After the spiel on Tamoxifen and the mention of "shutting down my ovaries," I fell into a daze of sorts.  I am guessing that between the stunned look and a few tears, that she seemed to think we could discuss the subject more later.  She then began to touch on chemotherapy.  I didn't lose it (amazing, as I am not pro on the idea at all), but at least in this area, there is more room for contemplation.  She utilizes a method of testing called Oncotype DX test in order to assess whether chemo is truly needed.   Clearly, I am hoping to be on the low end of the spectrum, but we will discuss thoroughly and weigh the options no matter what score I receive.

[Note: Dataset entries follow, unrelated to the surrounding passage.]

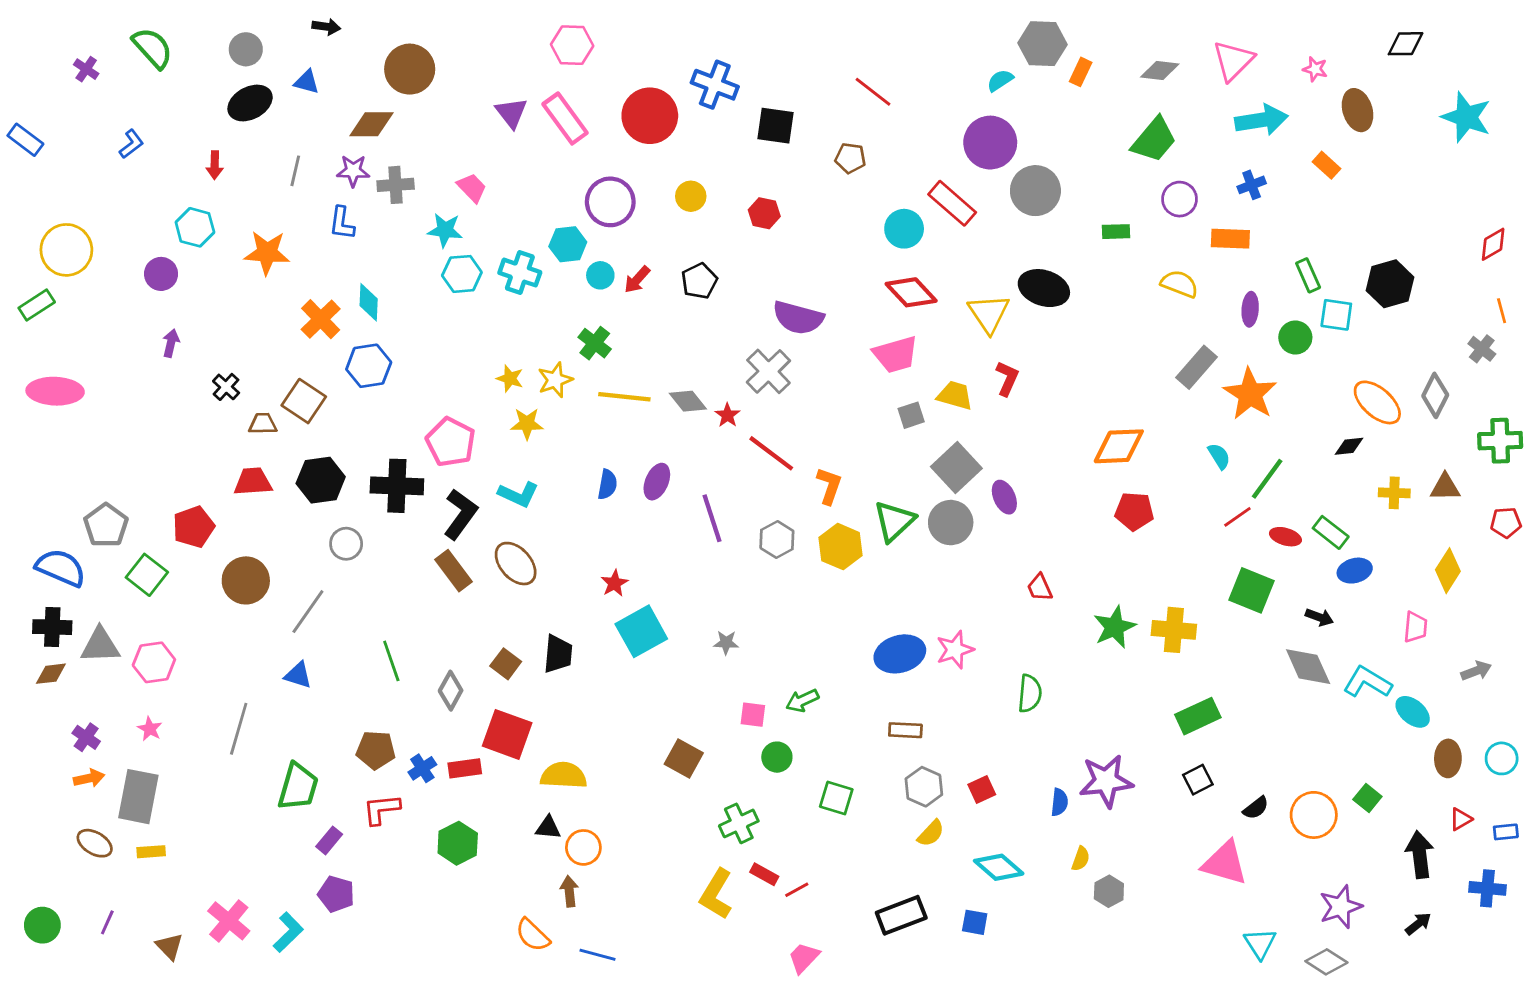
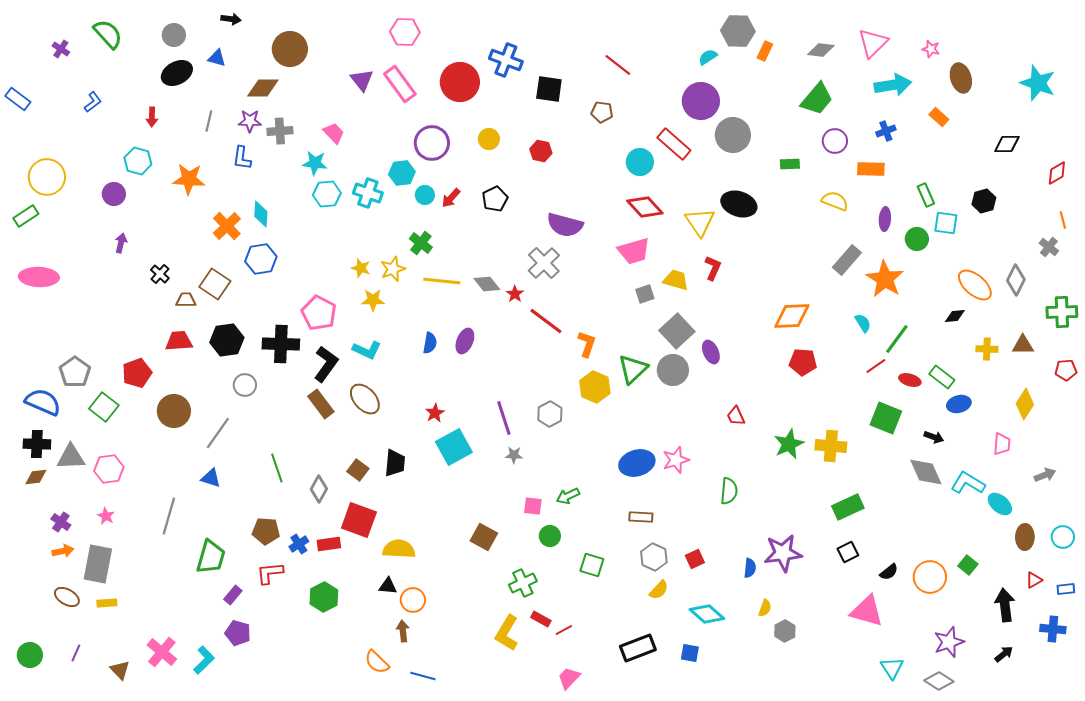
black diamond: (1406, 44) -> (1007, 144), moved
black hexagon: (1390, 284) -> (984, 201), size x0.7
purple line: (712, 518) -> (504, 418), moved
gray hexagon: (777, 539) -> (550, 414), moved

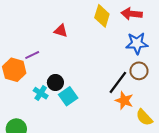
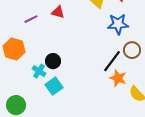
blue star: (137, 43) -> (118, 24), moved
purple line: (32, 55) -> (31, 19), moved
cyan square: (68, 96) -> (54, 86), moved

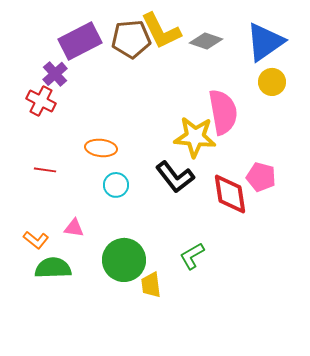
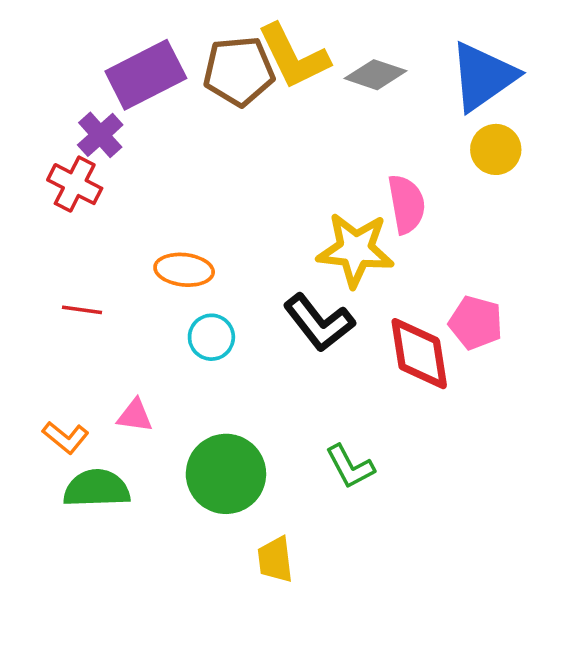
pink semicircle: (223, 112) -> (406, 204), size x0.7
green L-shape: (192, 256) -> (350, 467), turned -88
yellow trapezoid: (151, 285) -> (275, 560), moved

Given my family history of clotting issues, she was motivated to order a rather thorough work-up to ensure that if hormonal therapy would be used, it would not be problematic for me.  The visit ended on a high note of only 9 tubes of blood being drawn, though the wait was far more painful.  It was a good 20 minutes before the nurse could figure out how to "code" the test, take the blood and then not screw up the tube labeling.  

Ideally, I would never choose to spend the afternoon at the oncologist's office.  However, she was so refreshingly human that it was not nearly as painful as I expected.  I can't say I was working on all gears, as I was so incredibly nervous about what she might suggest.   It wasn't until I started reviewing the information that I realized I had digested worst case scenarios that she had not mentioned.  By Saturday, I was up to reviewing the day with Peter and he realized that I was putting more stress on myself by somehow confusing one of the issues on chemotherapy.  He insisted he was correct, and thoughtfully verified with the doctor today.  Oh, and he didn't call her, SHE called us.  She just wanted to relay the results of the blood work (all clear) and check on me.  Thoughtful, eh?  

I really don't want to have an oncologist.  However, I think if one must be had, her demeanor, concern and willingness to help in a thoughtful manner has convinced me that she is the right one for me.  Not something I ever thought I would say or write, but I'm liking the calm and just going to focus on the positive…(I know I've said that before and promptly fallen off the wagon, but I think I'll cut myself a little slack given the circumstances).  Oh, and another reason I may be happier…a day off from appointments tomorrow AND a trip into DC with the girls.  Distraction City, baby!